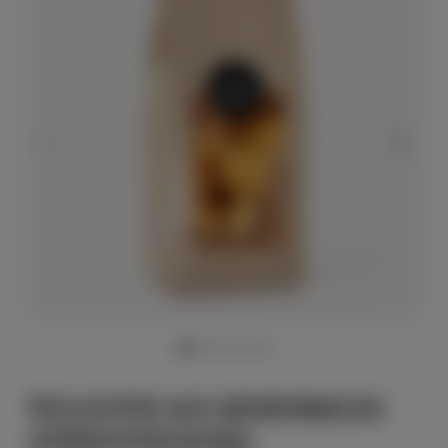
TEELICHTER AUS BIENENWACHS
(VORRATSPACKUNG)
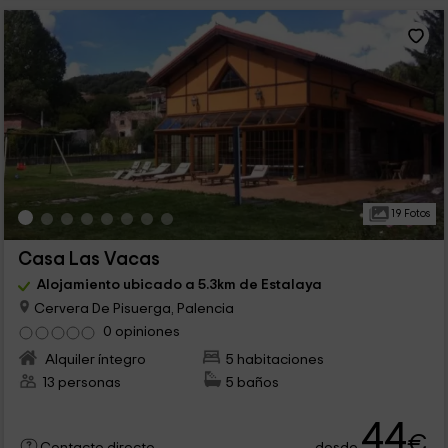
19 Fotos
Casa Las Vacas
Alojamiento ubicado a 5.3km de Estalaya
Cervera De Pisuerga, Palencia
0 opiniones
Alquiler íntegro
5 habitaciones
13 personas
5 baños
44
€
desde
Contacto directo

- [Task to complete]:
In transcribing the lines above, omit the images and keep all else exact.

- [Answer box]:
TEELICHTER AUS BIENENWACHS
(VORRATSPACKUNG)
19 Fotos
Casa Las Vacas
Alojamiento ubicado a 5.3km de Estalaya
Cervera De Pisuerga, Palencia
0 opiniones
Alquiler íntegro
5 habitaciones
13 personas
5 baños
44
€
desde
Contacto directo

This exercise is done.